US college reaping reward from on-site power

US college Bowdoin in Maine has announced that a new steam turbine in the campus central heating plant is up and running.

In its first two nights of operating, the turbine produced 300 kilowatts, enough electricity to meet half of the north campus’s demand of 600 kilowatts, according to John Simoneau, Bowdoin’s capital projects manager.

And when the turbine was tested Friday, it produced 600kW, which met approximately 3% of the total electricity demand on the campus. Total demand that morning was 1400kW.

The 630-kilowatt turbine generator skid and associated electrical equipment were lowered into the heating plant in late July 2011.

With higher steam demand, the turbine can produce up to 630 kilowatts.

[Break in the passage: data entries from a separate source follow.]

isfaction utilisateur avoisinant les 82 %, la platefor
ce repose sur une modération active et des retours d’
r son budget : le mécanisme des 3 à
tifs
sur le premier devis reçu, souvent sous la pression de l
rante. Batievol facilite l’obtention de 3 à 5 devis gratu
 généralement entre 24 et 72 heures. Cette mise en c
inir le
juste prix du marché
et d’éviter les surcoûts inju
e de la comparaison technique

The multi-phase project was made possible with the help of a $400,000 American Recovery and Reinvestment Act grant obtained through the Maine Public Utilities Commission.

The turbine is powered from steam that the college uses to heat the campus, so depending on the steam load, the turbine will produce between 100 kilowatts and 630 kilowatts.

It is projected to produce 1.7 million kilowatt hours annually, offsetting about 10% of the electricity that the college would have had to purchase.

The use of on-site power generation is estimated to reduce Bowdoin’s indirect carbon dioxide emissions by 700 tons annually. The college has pledged to become carbon neutral by 2020.